J’avais rencontré Christian Oster à l’occasion d’une
interview à mon émission à Radio Libertaire dans les années 1980. À
l’époque,
il avait publié quelques nouvelles de SF dans Libération et des romans
dans la
collection Engrenage au Fleuve Noir (
La
pause du tueur). Sa conversion vers les éditions de Minuit est
assez
exemplaire de cette génération happée par la vénérable maison, comme
Antoine
Volodine, qui démontre que les littératures dites de
« l’imaginaire »
possédaient une porosité avec la notabilité littéraire. J’avais suivi
l’auteur avec
une certaine assiduité à l’époque où je travaillais encore en librairie
de neuf
(sept bouquins de chez Minuit et l’Engrenage cité plus haut résident
encore
chez moi) et cette trouvaille dans cette solderie, un SP, en plus,
était devenu
une tentation. Avec le temps écoulé, l’auteur et son lecteur s’étant
perdus de
vue, qu’en sortira-t-il ? Je verrai bien…
Diable, Tenancier, vous n’avez donc pas lu le bouquin d’Orwell ?
Mais pour qui me prenez-vous, bande de lecteurs ? Bien sûr que si
et à
plusieurs reprises ! Seulement, jusqu’à maintenant, je ne
possédais que l’édition
en Idées/Gallimard. La présente est propre et agréable. Je garderai
l’autre qui
sera transférée vers la bibliothèque historique. Je n’étais pas passé
depuis un
bail chez le bouquiniste local. Vertu de l’absence : au retour
dans ces
murs-là, l’on a envie de tout.
Gary : même motif que précédemment. On améliore sa
bibliothèque et l’on se demande soudainement depuis combien de temps on
n’a pas
ouvert un bouquin de Gary : 10, 20, 30 ans ? Ouh la la !
Il
était temps.
Si l’on aime la littérature, on ne peut passer à côté de
Stevenson. Bon… si on peut, mais c’est bien dommage pour vous si vous
êtes dans
ce cas. Comme c’est un 10/18, vous retrouverez le volume un de ces
jours dans
la rubrique ad hoc.

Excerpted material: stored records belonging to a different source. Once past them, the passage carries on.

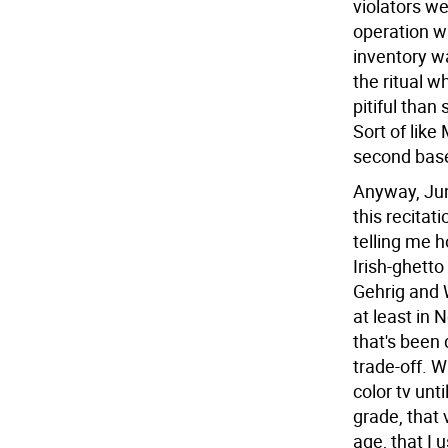
violators w
operation wa
inventory w
the ritual w
pitiful than
Sort of like
second bas
Anyway, Jun
this recita
telling me 
Irish-ghett
Gehrig and 
at least in 
that's been
trade-off. 
color tv unti
grade, that 
age, that I 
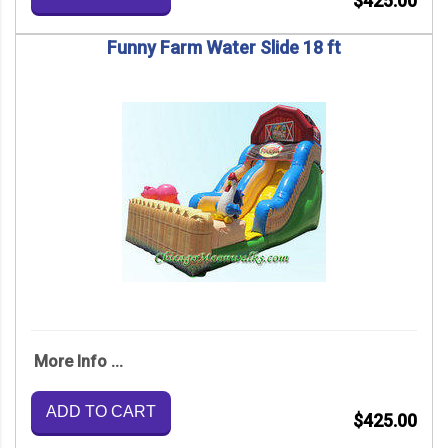
$425.00
Funny Farm Water Slide 18 ft
More Info ...
ADD TO CART
$425.00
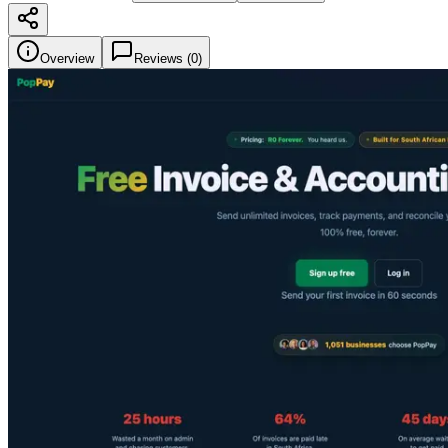
Overview
Reviews (
0
)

En attendant, je recherchais — mollement, certes —
ce
titre-là dans cette collection à cause du dernier article du
recueil :
Les romans d’aventures de Jules Verne.
Votre Tenancier est un amateur de Verne depuis son enfance, relançant à
chaque
phase de son existence son intérêt sans toutefois en retrouver les
saveurs
juvéniles. Tant pis. En revanche,
L’île
au Trésor reste pour moi une jouvence. Quoi de plus tentant que de
confronter deux admirations ? Vous faites erreur Tenancier, me
répliquera-ton. Il existe d’autres romanciers sur ce genre avant
Stevenson,
tout de même ! Et de me citer Dumas, par exemple. Qu’à cela ne
tienne, on
trouvera également dans le recueil
À
propos du vicomte de Bragelonne. Et avec ceci, on aura un temps
bâillonné les
fâcheux et les ratiocineurs, quoique rien n’est sûr avec cette
engeance. Le
reste du sommaire, nous ne le connaissons pas (on a eu connaissance du
texte
sur Verne ailleurs, entretemps) et on éprouve un plaisir anticipé à le
découvrir, d’autant que le résumé de 4
e évoque ceci comme un
complément au
Voyage avec un âne dans les
Cévennes…
(L’ouvrage est correct, mais le pelliculage est un peu dégueu,
surtout sur le dos et le second plat. Si vous êtes dans le cas — et si
c’est
bien un pelliculage — vous pouvez utiliser un chiffon imbibé de liquide
pour
les vitres. Faites gaffe tout de même, parce que le carton ou le papier
peuvent
être imbibés et changer de couleurs dans les petites scarifications qui
manquent rarement dans les anciens volumes, surtout dans les angles.)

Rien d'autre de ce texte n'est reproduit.